## Extracted records
Start of Block

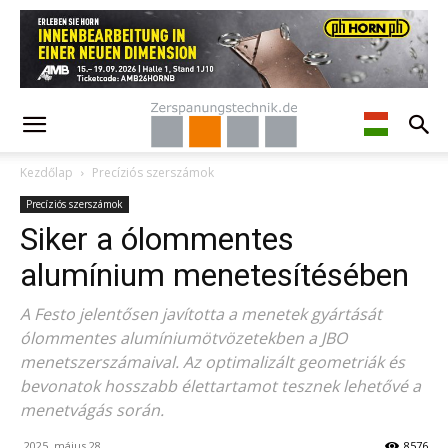
Kezdőlap
Precíziós szerszámok
Precíziós szerszámok
Siker a ólommentes
alumínium menetesítésében
A Festo jelentősen javította a menetek gyártását
ólommentes alumíniumötvözetekben a JBO
menetszerszámaival. Az optimalizált geometriák és
bevonatok hosszabb élettartamot tesznek lehetővé a
menetvágás során.
2025. május 28.
8576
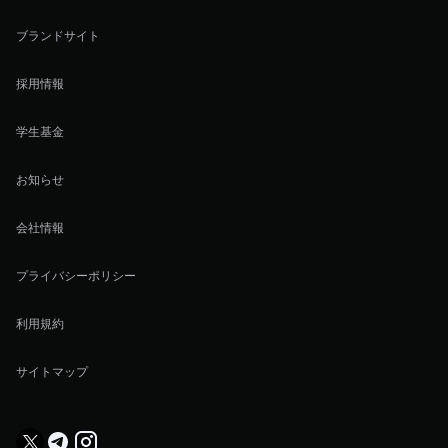
ブランドサイト
採用情報
学生基金
お知らせ
会社情報
プライバシーポリシー
利用規約
サイトマップ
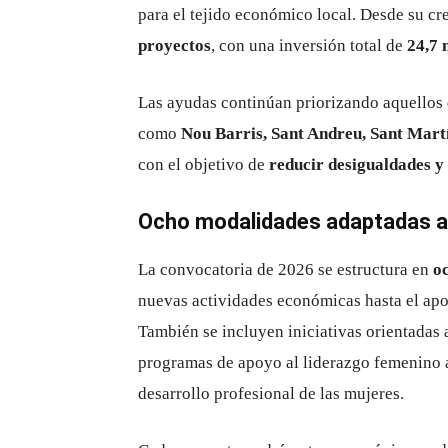
para el tejido económico local. Desde su c
proyectos
, con una inversión total de
24,7 
Las ayudas continúan priorizando aquellos
como
Nou Barris, Sant Andreu, Sant Mart
con el objetivo de
reducir desigualdades y 
Ocho modalidades adaptadas a 
La convocatoria de 2026 se estructura en
o
nuevas actividades económicas hasta el apo
También se incluyen iniciativas orientadas
programas de apoyo al liderazgo femenino a
desarrollo profesional de las mujeres.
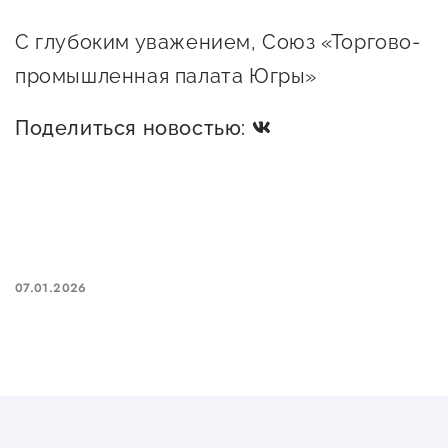
предпринимательства
С глубоким уважением, Союз «Торгово-
Поддержка социальных
промышленная палата Югры»
предпринимателей
Поделиться новостью:
Поддержка экспортеров
Финансовая поддержка
Меры поддержки в условиях
внешнего санкционного
давления
07.01.2026
Центры поддержки
Центр информационно-
консультационного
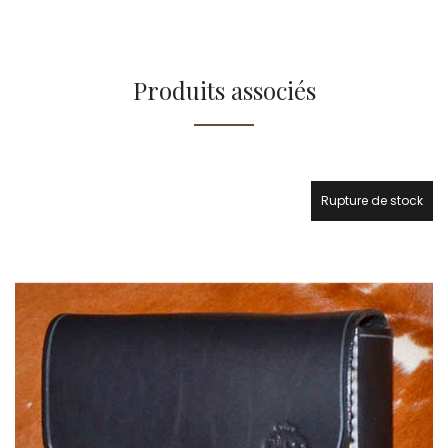
Produits associés
Rupture de stock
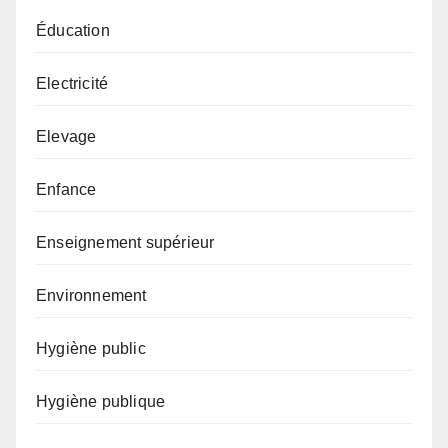
Éducation
Electricité
Elevage
Enfance
Enseignement supérieur
Environnement
Hygiène public
Hygiène publique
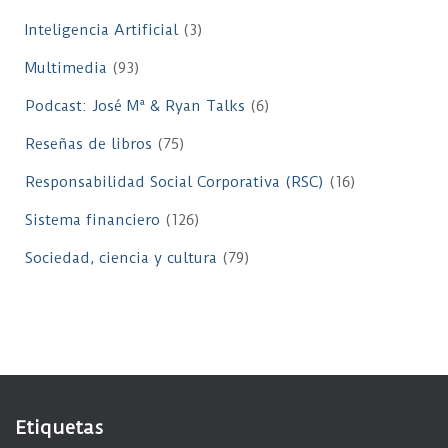
Inteligencia Artificial
(3)
Multimedia
(93)
Podcast: José Mª & Ryan Talks
(6)
Reseñas de libros
(75)
Responsabilidad Social Corporativa (RSC)
(16)
Sistema financiero
(126)
Sociedad, ciencia y cultura
(79)
Etiquetas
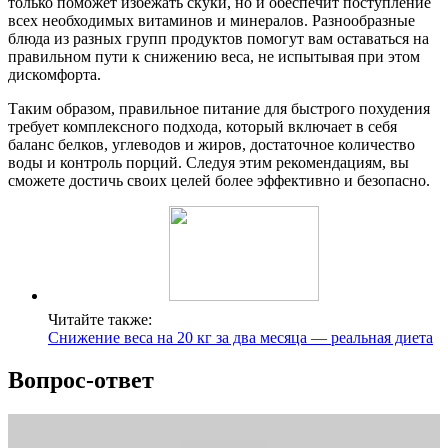
только поможет избежать скуки, но и обеспечит поступление
всех необходимых витаминов и минералов. Разнообразные
блюда из разных групп продуктов помогут вам оставаться на
правильном пути к снижению веса, не испытывая при этом
дискомфорта.
Таким образом, правильное питание для быстрого похудения
требует комплексного подхода, который включает в себя
баланс белков, углеводов и жиров, достаточное количество
воды и контроль порций. Следуя этим рекомендациям, вы
сможете достичь своих целей более эффективно и безопасно.
Читайте также:
Снижение веса на 20 кг за два месяца — реальная диета
Вопрос-ответ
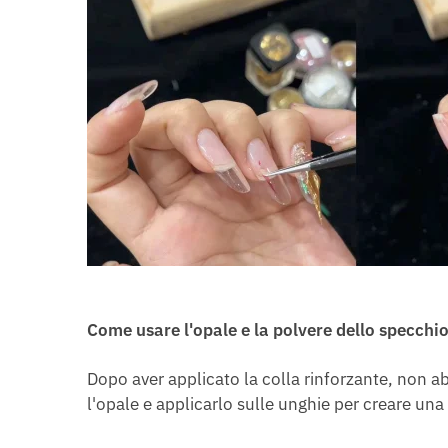
Come usare l'opale e la polvere dello specchi
Dopo aver applicato la colla rinforzante, non ab
l'opale e applicarlo sulle unghie per creare una 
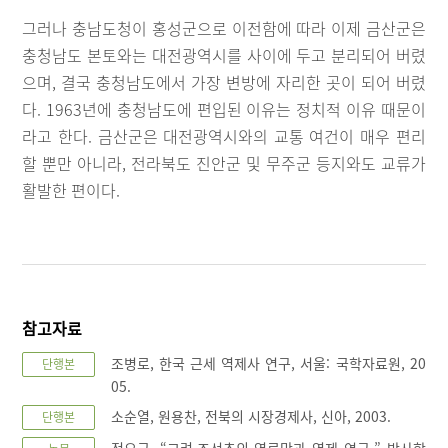
그러나 충남도청이 홍성군으로 이전함에 따라 이제 금산군은
충청남도 본토와는 대전광역시를 사이에 두고 분리되어 버렸
으며, 결국 충청남도에서 가장 변방에 자리한 곳이 되어 버렸
다. 1963년에 충청남도에 편입된 이유는 정치적 이유 때문이
라고 한다. 금산군은 대전광역시와의 교통 여건이 매우 편리
할 뿐만 아니라, 전라북도 진안군 및 무주군 등지와도 교류가
활발한 편이다.
참고자료
조병로, 한국 근세 역제사 연구, 서울: 국학자료원, 20
단행본
05.
소순열, 원용찬, 전북의 시장경제사, 신아, 2003.
단행본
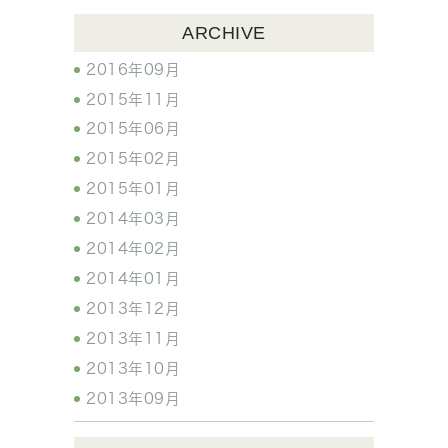
ARCHIVE
2016年09月
2015年11月
2015年06月
2015年02月
2015年01月
2014年03月
2014年02月
2014年01月
2013年12月
2013年11月
2013年10月
2013年09月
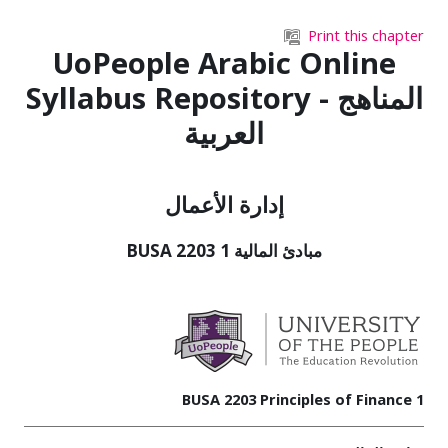
Skip to main content
Print this chapter
UoPeople Arabic Online
Syllabus Repository - المناهج
العربية
إدارة الأعمال
BUSA 2203 مبادئ المالية 1
BUSA 2203 Principles of Finance 1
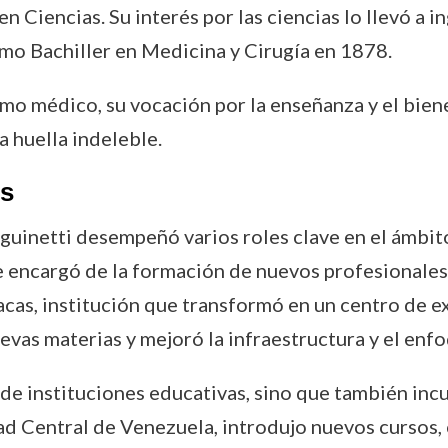
n Ciencias. Su interés por las ciencias lo llevó a i
mo Bachiller en Medicina y Cirugía en 1878.
mo médico, su vocación por la enseñanza y el biene
a huella indeleble.
os
anguinetti desempeñó varios roles clave en el ámbit
 encargó de la formación de nuevos profesionales
cas, institución que transformó en un centro de e
evas materias y mejoró la infraestructura y el enf
n de instituciones educativas, sino que también inc
d Central de Venezuela, introdujo nuevos cursos,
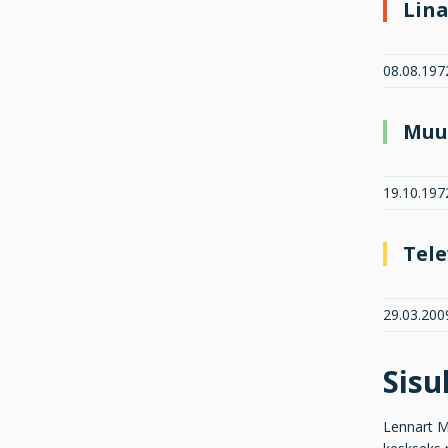
Lina
08.08.1972
Muu
19.10.197
Tele
29.03.2009
Sis
Lennart Me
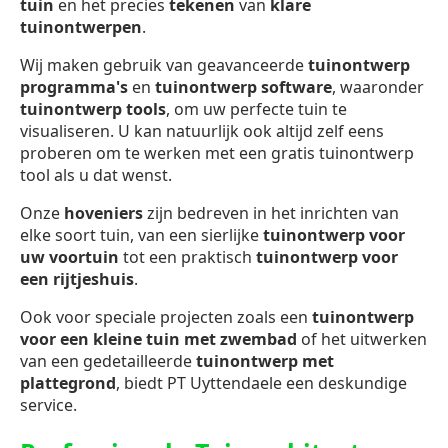
tuin
en het precies
tekenen
van
klare
tuinontwerpen
.
Wij maken gebruik van geavanceerde
tuinontwerp
programma's
en
tuinontwerp software
, waaronder
tuinontwerp
tools
, om uw perfecte tuin te
visualiseren. U kan natuurlijk ook altijd zelf eens
proberen om te werken met een gratis tuinontwerp
tool als u dat wenst.
Onze
hoveniers
zijn bedreven in het inrichten van
elke soort tuin, van een sierlijke
tuinontwerp voor
uw voortuin
tot een praktisch
tuinontwerp voor
een rijtjeshuis
.
Ook voor speciale projecten zoals een
tuinontwerp
voor een kleine tuin met zwembad
of het uitwerken
van een gedetailleerde
tuinontwerp met
plattegrond
, biedt PT Uyttendaele een deskundige
service.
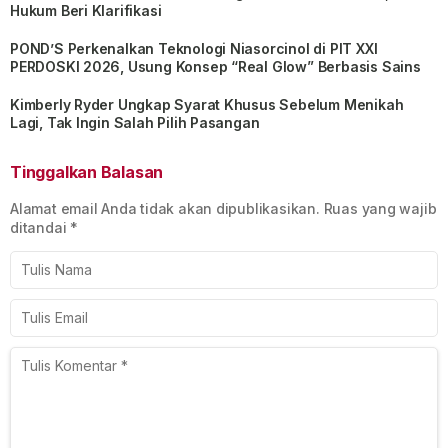
Hukum Beri Klarifikasi
POND’S Perkenalkan Teknologi Niasorcinol di PIT XXI
PERDOSKI 2026, Usung Konsep “Real Glow” Berbasis Sains
Kimberly Ryder Ungkap Syarat Khusus Sebelum Menikah
Lagi, Tak Ingin Salah Pilih Pasangan
Tinggalkan Balasan
Alamat email Anda tidak akan dipublikasikan.
Ruas yang wajib
ditandai
*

End of Block

## About this task
Go through the entries and filter for lines holding the word "opale"; copy each match.

## Solution to this problem
Come usare l'opale e la polvere dello specchi
l'opale e applicarlo sulle unghie per creare una 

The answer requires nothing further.